Weather is a "chaotic system", over a short period. and climate is an expansion of the short period into months / years / millennia.

Most of the models that this project runs were developed by and for the UK Met Office, where they run on super computers NON STOP.

Because of the "chaotic system" part, they are very sensitive to being interrupted, and attempting to run these desktop versions on anything other than a plain, simple, vanilla system, can lead to trouble.

Anyone constantly having crashes, is using a computer that just isn't stable enough for this work, no matter how wonderful it is at doing everything else.
And doing lots of other things at the same time may be a part of the problem.
ID: 64043 · Report as offensive     Reply Quote
Jean-David Beyer

Send message
Joined: 5 Aug 04
Posts: 1120
Credit: 17,202,915
RAC: 2,154
Message 64044 - Posted: 11 Jun 2021, 7:37:58 UTC - in response to Message 64043.  

Weather is a "chaotic system", over a short period. and climate is an expansion of the short period into months / years / millennia.

Most of the models that this project runs were developed by and for the UK Met Office, where they run on super computers NON STOP.

Because of the "chaotic system" part, they are very sensitive to being interrupted, and attempting to run these desktop versions on anything other than a plain, simple, vanilla system, can lead to trouble.


I am unconvinced. However chaotic the system being simulated by these models may be, the computer they run on is deterministic, so should always be repeatable. Failing this, the hardware the model runs on is either faulty (i.e., non-deterministic) or the software has bugs in it (e.g., uses parts of memory that are unasssigned values).

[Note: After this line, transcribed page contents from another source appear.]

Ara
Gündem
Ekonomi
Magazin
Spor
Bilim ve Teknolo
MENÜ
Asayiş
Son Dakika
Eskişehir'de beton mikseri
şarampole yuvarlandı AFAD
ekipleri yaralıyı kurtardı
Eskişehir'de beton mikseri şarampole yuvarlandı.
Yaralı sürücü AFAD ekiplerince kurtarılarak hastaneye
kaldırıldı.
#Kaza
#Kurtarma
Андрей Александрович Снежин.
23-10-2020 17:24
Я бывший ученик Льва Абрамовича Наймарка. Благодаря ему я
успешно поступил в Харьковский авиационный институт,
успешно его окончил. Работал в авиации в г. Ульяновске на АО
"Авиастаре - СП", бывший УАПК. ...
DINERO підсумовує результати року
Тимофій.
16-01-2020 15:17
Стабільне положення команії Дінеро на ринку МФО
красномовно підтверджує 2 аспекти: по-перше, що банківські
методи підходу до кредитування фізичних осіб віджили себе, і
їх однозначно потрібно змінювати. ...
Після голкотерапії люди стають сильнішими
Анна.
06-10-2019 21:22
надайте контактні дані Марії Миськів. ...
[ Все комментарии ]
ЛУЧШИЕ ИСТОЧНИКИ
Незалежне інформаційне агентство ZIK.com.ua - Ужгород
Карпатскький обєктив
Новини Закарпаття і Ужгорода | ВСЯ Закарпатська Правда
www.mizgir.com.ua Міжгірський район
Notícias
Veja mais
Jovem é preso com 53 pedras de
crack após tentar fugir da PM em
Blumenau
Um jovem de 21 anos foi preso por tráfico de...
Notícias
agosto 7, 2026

In either of these two cases, it is not the model that is non-deterministic.

On my main machine it takes about 8 days to run an N216 model and I reboot about once a week. So, since I run 3 or 4 models at a time, I always reboot while some are nominally running. My drill is that I set the stuff to no new tasks, suspend the running tasks, and then reboot, updating the system including sometime the kernel. As far as I remember, I have never lost a task since I got my current system ( I believe last September).
ID: 64044 · Report as offensive     Reply Quote
Les Bayliss
Volunteer moderator

Send message
Joined: 5 Sep 04
Posts: 7629
Credit: 24,240,330
RAC: 0
Message 64045 - Posted: 11 Jun 2021, 10:31:08 UTC - in response to Message 64044.  

Jean-David

If you don't lose tasks, then your set-up is stable, so this doesn't apply to you.

It's people who DO keep crashing tasks that have a problem, and only they can sort out why.
And a lot of it is Windows, and the way it takes over, and re-boots when IT wants to.

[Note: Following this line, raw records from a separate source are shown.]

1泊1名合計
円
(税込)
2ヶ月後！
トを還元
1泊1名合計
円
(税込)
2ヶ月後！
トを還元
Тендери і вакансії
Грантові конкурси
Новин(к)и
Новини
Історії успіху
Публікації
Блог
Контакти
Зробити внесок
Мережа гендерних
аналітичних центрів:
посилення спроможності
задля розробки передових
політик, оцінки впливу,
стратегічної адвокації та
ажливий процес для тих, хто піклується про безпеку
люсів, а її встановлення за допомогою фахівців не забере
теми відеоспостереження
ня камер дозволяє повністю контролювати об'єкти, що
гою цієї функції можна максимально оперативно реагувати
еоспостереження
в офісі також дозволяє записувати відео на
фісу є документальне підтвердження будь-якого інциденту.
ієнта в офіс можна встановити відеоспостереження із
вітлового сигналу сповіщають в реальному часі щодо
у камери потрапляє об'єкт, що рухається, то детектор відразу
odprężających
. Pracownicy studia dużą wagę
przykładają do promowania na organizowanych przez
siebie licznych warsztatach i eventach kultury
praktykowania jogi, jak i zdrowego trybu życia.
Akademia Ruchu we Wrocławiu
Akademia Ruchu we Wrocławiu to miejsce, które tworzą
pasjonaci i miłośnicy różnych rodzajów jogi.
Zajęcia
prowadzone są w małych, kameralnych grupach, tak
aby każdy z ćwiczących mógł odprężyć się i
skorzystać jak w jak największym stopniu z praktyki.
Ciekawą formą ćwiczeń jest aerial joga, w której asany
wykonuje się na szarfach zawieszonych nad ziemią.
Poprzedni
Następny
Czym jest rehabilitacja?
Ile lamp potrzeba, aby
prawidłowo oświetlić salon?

Admittedly, I haven't run Windows for years, so I'm only going by what I've read.

Still, in the long run, the work does eventually get completed by someone, and that's what matters.
ID: 64045 · Report as offensive     Reply Quote
Jean-David Beyer

Send message
Joined: 5 Aug 04
Posts: 1120
Credit: 17,202,915
RAC: 2,154
Message 64046 - Posted: 11 Jun 2021, 14:12:14 UTC - in response to Message 64045.  

Admittedly, I haven't run Windows for years, so I'm only going by what I've read.

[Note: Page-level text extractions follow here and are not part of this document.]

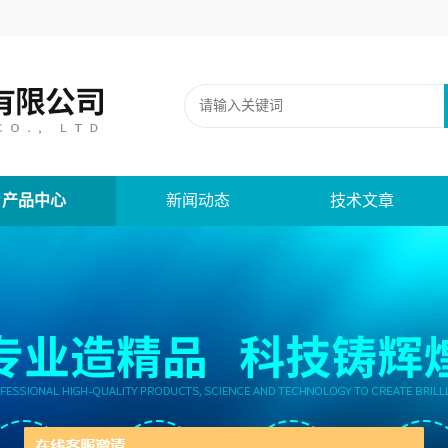
产品中心
新闻动态
技术文章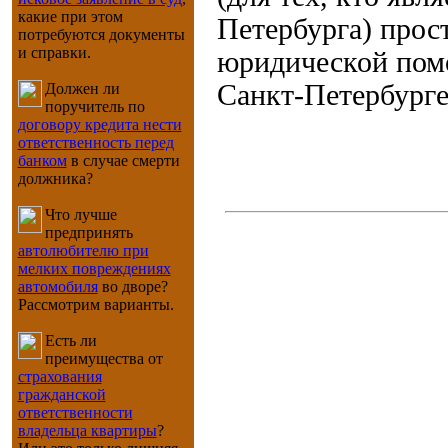
какие при этом
Петербурга) прос
потребуются документы
и справки.
юридической пом
Санкт-Петербург
Должен ли
поручитель по
договору кредита нести
ответственность перед
банком
в случае смерти
должника?
Что лучше
предпринять
автолюбителю при
мелких повреждениях
автомобиля
во дворе?
Рассмотрим варианты.
Есть ли
преимущества от
страхования
гражданской
ответственности
владельца квартиры
?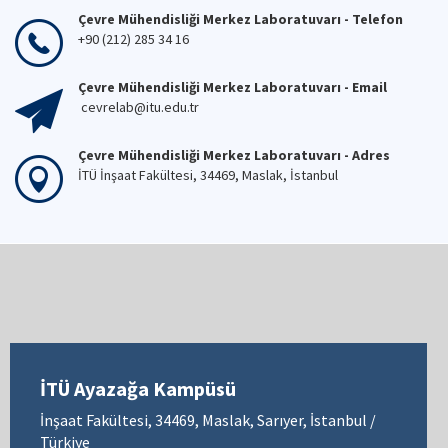
Çevre Mühendisliği Merkez Laboratuvarı - Telefon
+90 (212) 285 34 16
Çevre Mühendisliği Merkez Laboratuvarı - Email
cevrelab@itu.edu.tr
Çevre Mühendisliği Merkez Laboratuvarı - Adres
İTÜ İnşaat Fakültesi, 34469, Maslak, İstanbul
İTÜ Ayazağa Kampüsü
İnşaat Fakültesi, 34469, Maslak, Sarıyer, İstanbul /
Türkiye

Me either. There was a bad batch some years ago that suffered from this, but IIRC, they fixed that problem in about a week. This machine I got about last September and I have had no problems with it once I got some SELinux problems sorted out. I also got a little Dell PC running Windows 10 so I could do my taxes on it, and download new maps for my Garmin GPS. Since it is sitting there with nothing else to do, I installed BOINC on it and it runs Climateprediction, WCG, Rosetta, and Universe.

Computer 1512658
Domain name DESKTOP-K1UQGC4
Created 19 Dec 2020, 22:21:58 UTC
CPU type GenuineIntel 11th Gen Intel(R) Core(TM) i7-1165G7 @ 2.80GHz [Family 6 Model 140 Stepping 1]
Number of processors 8
Operating System Microsoft Windows 10
Core x64 Edition, (10.00.19043.00)

It is currently running five WeatherAtHome tasks.

All tasks for computer 1512658

State: All (6) · In progress (5) · Validation pending (0) · Validation inconclusive (0) · Valid (1) · Invalid (0) · Error (0)
Application: All (6) · OpenIFS (0) · UK Met Office Coupled Model Full Resolution Ocean (0) · UK Met Office HadAM4 at N144 resolution (0) · UK Met Office HadAM4 at N216 resolution (0) · UK Met Office HadCM3 short (0) · UK Met Office HadSM4 at N144 resolution (0) · Weather At Home 2 (wah2) (6) · Weather At Home 2 (wah2) (region independent) (0)
ID: 64046 · Report as offensive     Reply Quote
WB8ILI

Send message
Joined: 1 Sep 04
Posts: 161
Credit: 81,522,141
RAC: 1,164
Message 64047 - Posted: 11 Jun 2021, 15:18:25 UTC

I have had very good luck NOT crashing models when re-booting by first shutting down the boinc-client.

I am using UBUNTU, so I open a Terminal and enter "sudo service boinc-client stop", then Restart from the Desktop drop-down menu.

I have NOT been able to find any documentation to figure out what the difference between -

a) sudo service boinc-client stop, then Restart from the Desktop drop-down menu
b) Click on Restart Now from the Software Updater window (after an update)
c) reboot from the Terminal

Do either b) or c) do an orderly termination of the boinc-client?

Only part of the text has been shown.